### Task to complete
Extract each line of the records below that contains the word "PROFESSIONALS".

### Dataset records
⟨

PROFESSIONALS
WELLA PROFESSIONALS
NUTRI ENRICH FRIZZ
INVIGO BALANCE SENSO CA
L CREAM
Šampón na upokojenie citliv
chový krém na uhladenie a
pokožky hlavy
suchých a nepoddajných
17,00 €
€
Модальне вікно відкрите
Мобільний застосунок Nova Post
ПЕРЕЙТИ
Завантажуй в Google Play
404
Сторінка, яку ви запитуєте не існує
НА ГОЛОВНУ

⟩
⟨

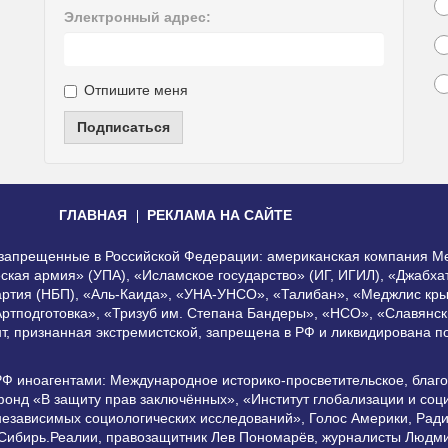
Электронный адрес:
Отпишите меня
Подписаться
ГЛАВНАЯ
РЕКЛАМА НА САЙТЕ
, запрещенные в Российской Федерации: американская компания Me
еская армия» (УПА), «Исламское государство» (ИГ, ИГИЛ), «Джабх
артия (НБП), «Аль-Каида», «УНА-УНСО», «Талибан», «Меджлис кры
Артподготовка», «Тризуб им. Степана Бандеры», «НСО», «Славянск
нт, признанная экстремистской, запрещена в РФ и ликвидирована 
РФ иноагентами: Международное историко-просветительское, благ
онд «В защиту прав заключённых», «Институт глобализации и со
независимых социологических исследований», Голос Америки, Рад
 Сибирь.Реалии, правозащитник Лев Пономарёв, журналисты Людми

⟩
⟨

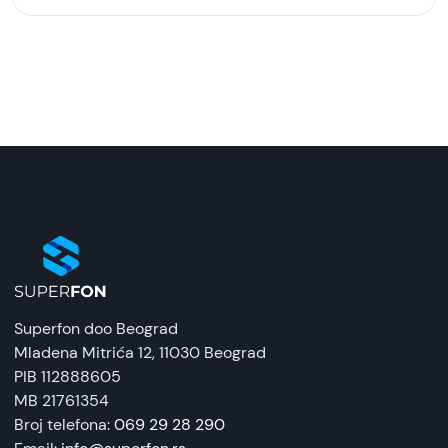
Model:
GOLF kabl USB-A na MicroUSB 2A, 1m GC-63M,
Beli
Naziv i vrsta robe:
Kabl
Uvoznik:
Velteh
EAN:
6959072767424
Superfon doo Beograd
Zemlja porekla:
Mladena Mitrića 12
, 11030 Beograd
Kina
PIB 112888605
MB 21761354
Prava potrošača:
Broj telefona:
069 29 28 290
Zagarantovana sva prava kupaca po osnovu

⟩

### Exercise result
PROFESSIONALS
WELLA PROFESSIONALS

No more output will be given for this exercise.